• EXERCISE AIM: Please filter the data down to the lines that include the word "fare" and copy them.

══════════════════════════════

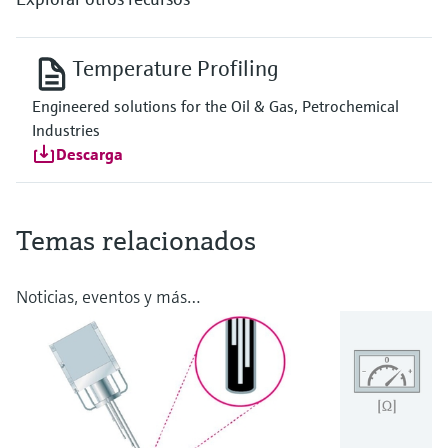
Temperature Profiling
Engineered solutions for the Oil & Gas, Petrochemical
Industries
Descarga
Temas relacionados
Noticias, eventos y más…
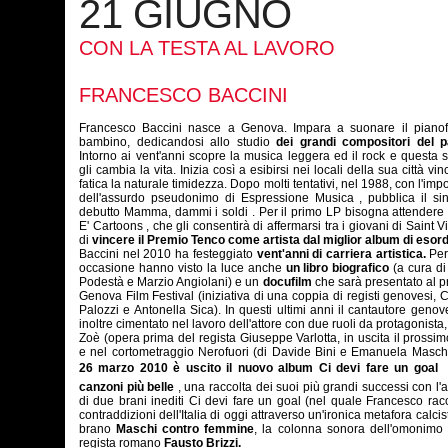
21 GIUGNO
CON LA TESTA AL LAVORO
FRANCESCO BACCINI
Francesco Baccini nasce a Genova. Impara a suonare il pianof
bambino, dedicandosi allo studio
dei grandi compositori del p
Intorno ai vent'anni scopre la musica leggera ed il rock e questa 
gli cambia la vita. Inizia così a esibirsi nei locali della sua città vi
fatica la naturale timidezza. Dopo molti tentativi, nel 1988, con l'imp
dell'assurdo pseudonimo di Espressione Musica , pubblica il sin
debutto Mamma, dammi i soldi . Per il primo LP bisogna attendere 
E' Cartoons , che gli consentirà di affermarsi tra i giovani di Saint V
di
vincere il Premio Tenco come artista dal miglior album di esord
Baccini nel 2010 ha festeggiato
vent'anni di carriera artistica.
Per
occasione hanno visto la luce anche
un libro biografico
(a cura di
Podestà e Marzio Angiolani) e un
docufilm
che sarà presentato al 
Genova Film Festival (iniziativa di una coppia di registi genovesi, C
Palozzi e Antonella Sica). In questi ultimi anni il cantautore genov
inoltre cimentato nel lavoro dell'attore con due ruoli da protagonista, 
Zoè (opera prima del regista Giuseppe Varlotta, in uscita il prossi
e nel cortometraggio Nerofuori (di Davide Bini e Emanuela Masche
26 marzo 2010 è uscito il nuovo album Ci devi fare un goal 
canzoni più belle
, una raccolta dei suoi più grandi successi con l'
di due brani inediti Ci devi fare un goal (nel quale Francesco rac
contraddizioni dell'Italia di oggi attraverso un'ironica metafora calcist
brano
Maschi contro femmine
, la colonna sonora dell'omonimo 
regista romano
Fausto Brizzi.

══════════════════════════════

• FINAL ANSWER:
26 marzo 2010 è uscito il nuovo album Ci devi fare un goal 
di due brani inediti Ci devi fare un goal (nel quale Francesco rac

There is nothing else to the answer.